Panel Paper: Emergency Savings and Household Outcomes

Saturday, November 10, 2012 : 8:50 AM
Schaefer (Sheraton Baltimore City Center Hotel)

*Names in bold indicate Presenter

Leah M. Gjertson, University of Wisconsin - Madison


The recent economic downturn has highlighted the financial fragility of many U.S. households. As a result, unemployment, the foreclosure crisis, high consumer debt, and retirement savings have garnered significant attention among researchers and policymakers. Yet, another key financial reality for many households is the inability to access liquid assets quickly in order to meet unexpected expenses. Households may prepare for such expenses by setting aside modest amounts of emergency (“rainy day”) savings. Adequate preparation for a financial emergency is especially important for low-income households, who have less access to traditional sources of credit and whose tighter budgets make saving more difficult. Households unable to meet unexpected expenses can experience serious hardships including utility disconnection, housing instability, inadequate medical care, and loss of transportation.

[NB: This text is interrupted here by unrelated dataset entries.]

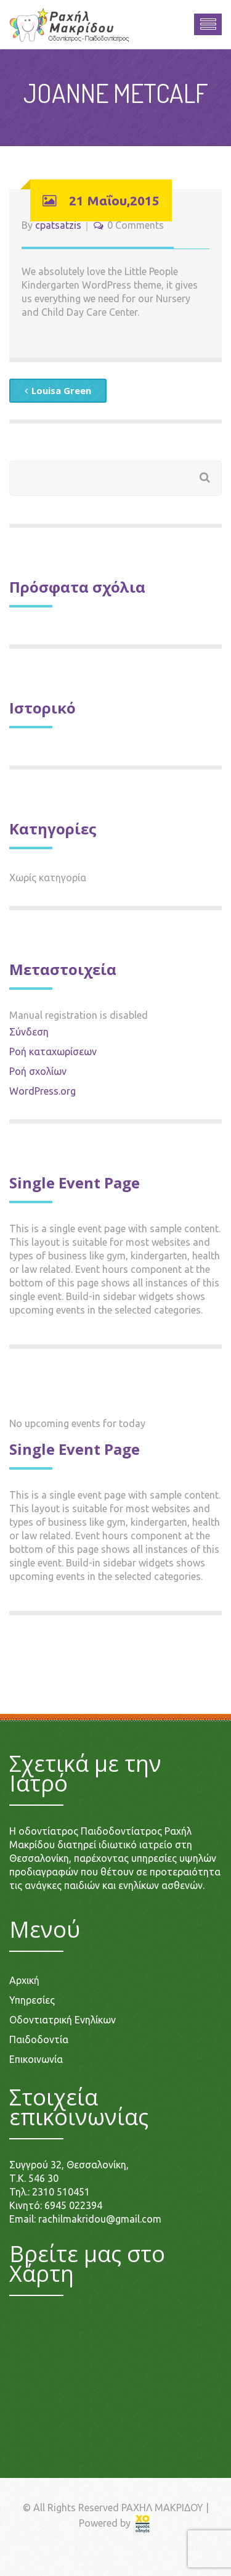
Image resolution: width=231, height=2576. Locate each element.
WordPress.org (42, 1091)
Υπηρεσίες (32, 2000)
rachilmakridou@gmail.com (99, 2218)
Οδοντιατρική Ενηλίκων (62, 2019)
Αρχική (24, 1980)
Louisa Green (58, 390)
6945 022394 (73, 2205)
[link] (143, 2523)
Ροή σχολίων (38, 1071)
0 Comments (135, 225)
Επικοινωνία (36, 2059)
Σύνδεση (29, 1031)
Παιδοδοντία (38, 2039)
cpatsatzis (58, 225)
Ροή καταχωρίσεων (53, 1051)
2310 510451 (61, 2191)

This study examines the following  two questions: (1) How do low-income households plan to cope with financial emergencies? (2) Are low-income households with emergency savings less likely to experience  economic hardship (e.g. lack of money for food or basic needs, telephone disconnection, utility shut-off, repossession)? The study uses data from the Making Connections project, a longitudinal survey of households in disadvantaged neighborhoods in seven U.S. cities. Data collection took place in 3 waves between 2002 and 2011. A final sample of 2,381 households who were in all waves is used for the analysis. This unique dataset includes information on income, assets, debts and economic hardships, as well as rich data on neighborhood characteristics including local amenities such as financial institutions. An instrumental variable approach is used as a robustness check for unobserved variables that may be related to both the ability to acquire emergency savings and experiences of economic hardship. Distance to a financial institution is the instrument used to predict emergency savings. Further research is needed to examine the relationship between emergency savings and access to other forms of liquidity when faced with a financial emergency.  In addition, research is needed on interventions that support the development of emergency savings among low-income households.